The overlaps and differences between two communities are nicely summarized by Siemens (2013):

Where LA is more concerned with sensemaking and action, educational data mining (EDM) is more focused toward developing methods for “exploring the unique types of data that come from educational settings”. Although the techniques used are similar in both fields, EDM has a more specific focus on reductionist analysis (Siemens & Baker, 2012).

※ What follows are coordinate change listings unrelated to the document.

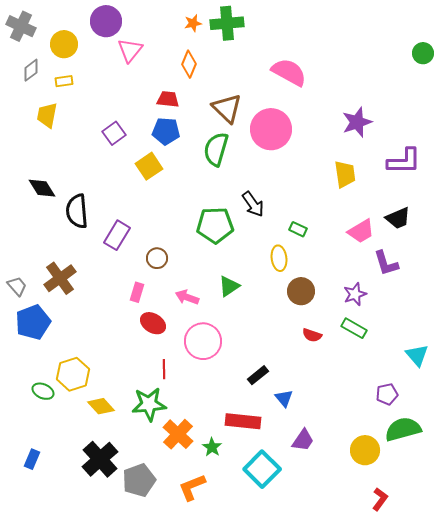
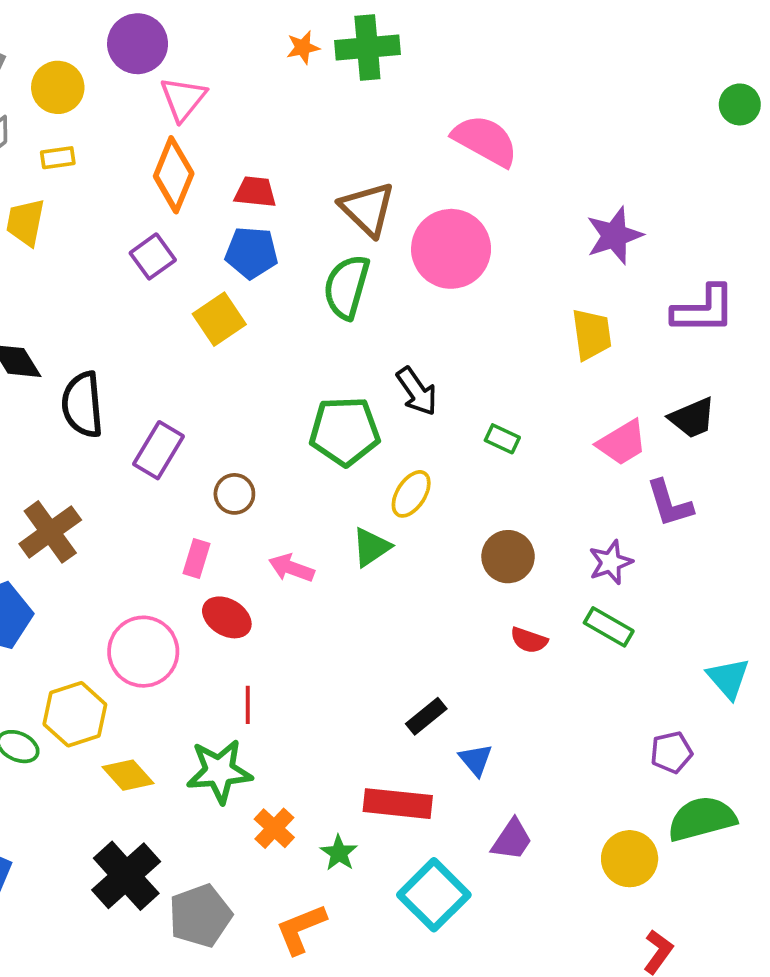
orange diamond: (189, 64) -> (174, 175), moved, size x1.4
yellow ellipse: (279, 258) -> (411, 494), moved, turned 40
pink circle: (203, 341) -> (143, 652), moved
orange cross: (178, 434) -> (274, 828), size x0.7

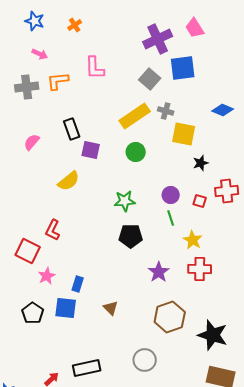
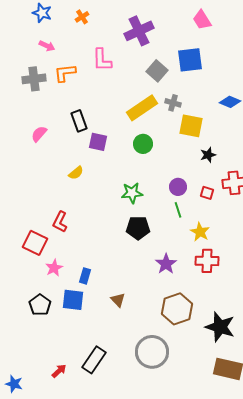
purple cross: (158, 39) -> (139, 31), moved
yellow semicircle: (69, 181) -> (76, 173), size x0.7
gray circle: (145, 360) -> (152, 352), size x1.4
black rectangle: (87, 368) -> (94, 360), turned -44

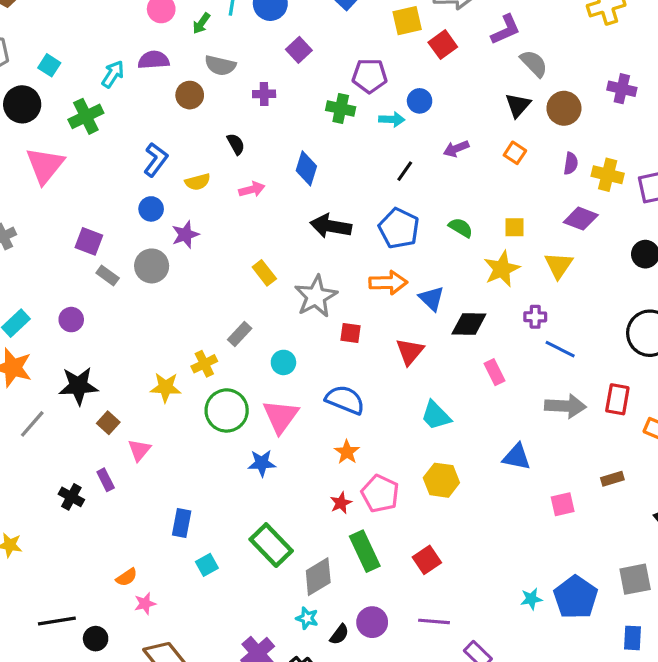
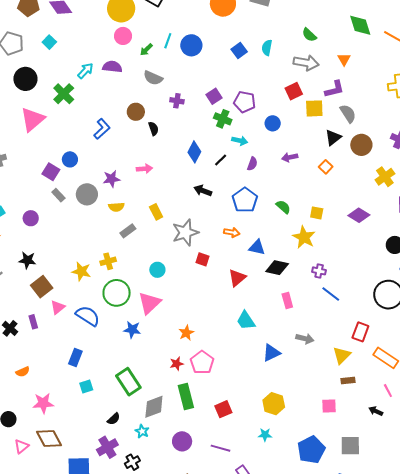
yellow square: (407, 21) -> (314, 108), moved
purple square: (299, 50) -> (214, 96), moved
cyan square: (49, 65) -> (49, 42), moved
brown circle: (190, 95) -> (136, 112), moved
green cross: (86, 116) -> (64, 94), turned -30
cyan arrow: (392, 119) -> (240, 141), moved
purple semicircle: (571, 163) -> (252, 164), moved
black line: (405, 171) -> (221, 160), moved
yellow cross: (608, 175) -> (385, 177), moved, turned 30
yellow semicircle: (198, 182) -> (116, 207), moved
pink arrow: (252, 189) -> (144, 169), moved
blue circle: (151, 209) -> (70, 159), moved
black arrow: (331, 226) -> (203, 191), size x0.7
yellow triangle: (559, 265) -> (342, 355), moved
yellow star: (502, 269) -> (304, 237), turned -30
orange arrow: (388, 283) -> (232, 232), size x0.7
blue triangle: (432, 298) -> (257, 247), turned -42
gray rectangle: (240, 334) -> (128, 231), moved
black star: (78, 386) -> (27, 260), size x0.7
blue semicircle: (345, 400) -> (88, 316), moved
gray arrow: (565, 406) -> (305, 339), moved, size x0.7
brown square: (108, 423) -> (42, 287), size x1.5
blue triangle: (517, 457) -> (271, 353), moved, turned -48
yellow hexagon: (441, 480) -> (274, 404), moved
pink square: (563, 504) -> (329, 406), moved
orange semicircle: (127, 577) -> (23, 372), moved
cyan star: (531, 599) -> (265, 435), moved
pink star: (145, 604) -> (43, 403), size x1.5
black semicircle: (339, 634) -> (114, 419), moved

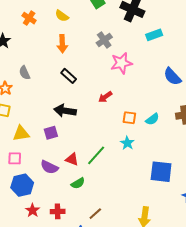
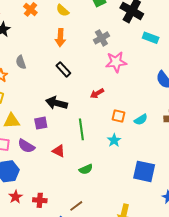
cyan rectangle: (154, 35) -> (151, 38), turned 35
green line: (96, 155) -> (81, 129), moved, turned -55
purple semicircle: (49, 167) -> (26, 146), moved
green semicircle: (78, 183) -> (86, 169), moved

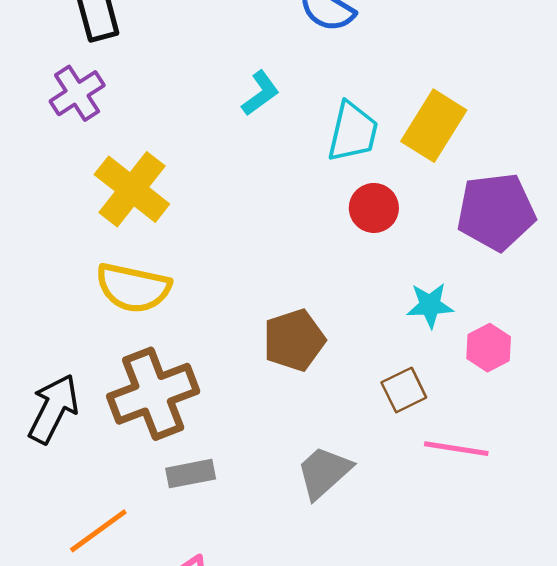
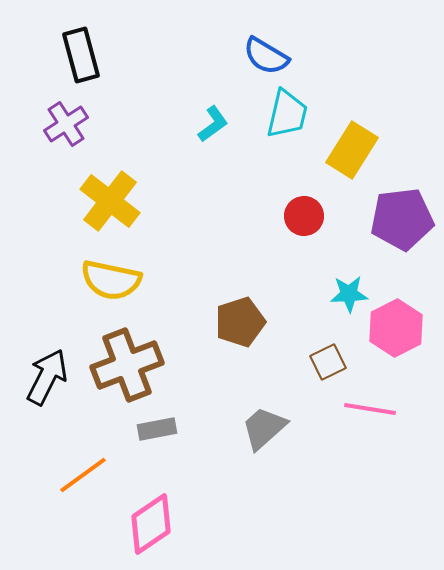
cyan trapezoid: (353, 132) -> (287, 114), moved
pink hexagon: (489, 348) -> (396, 328), size x1.5

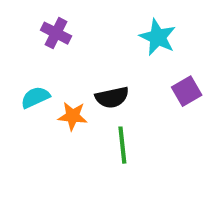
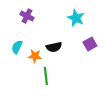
cyan semicircle: (35, 97) -> (17, 47), turned -40
green line: (122, 145) -> (46, 76), moved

As LA draws from and extends EDM methodologies (Bienkowski, Feng, & Means, 2012, p. 14), it is a reasonable expectation that the future development of analytic techniques and tools from both communities will overlap.

We are diving into EDM this week by exploring its connections with LA and playing with various data mining tools used in both communities.

7.1 Meet an Expert

Candace Thille is the founding director of the Open Learning Initiative (OLI) at Carnegie Mellon University and at Stanford University. Her focus is in applying the results from research in the science of learning to the design and evaluation of open web-based learning environments and in using those environments to conduct research in human learning. She took a leave from Stanford in 2018 to work for Amazon. In this talk she gave in 2016, she explored the intersection among the science of learning, data, analytics, and technologies.

7.2 Week 7 Learning Activities

7.2.1 Read, annotate, and discuss

We have two readings this week – one presenting an overview and the other introducing many useful tools.

  1. Romero and Ventura (2020) - PDF link
  2. Slater et al. (2017) - PDF link

As always, please annotate and interact as you like.

As we work towards forming our SIGs and course projects, it would be great to think about making some of your annotations more useful for your SIG planning and final project. I encourage you to think about useful tags, e.g., #SIG_social_network, #PROJ_dental_course, and then use them to purposefully tag your annotations. By doing so, we will be able to index our ideas as we continue to engage with all sorts of resources. Again, you may choose to read through an article first and come back to annotate or tag important annotations.

Note: These tags need to used accurately (e.g. spaces and caps matter) in order to be nicely aggregated by Hypothes.is.

7.2.2 SIG Planning

Since we’ve finalized our Special Interest Group plan, please create channels on Slack, invite group members in, and get the planning started.

7.2.3 Register for the next Learning Informatics Webinar

I strongly encourage you to attend the next Learning Informatics Seminar on Oct 27, featuring Dr. Marcelo Worsley. RSVP here!

Let the party begin!

7.3 Bonus video: How to easily export Hypothes.is annotations?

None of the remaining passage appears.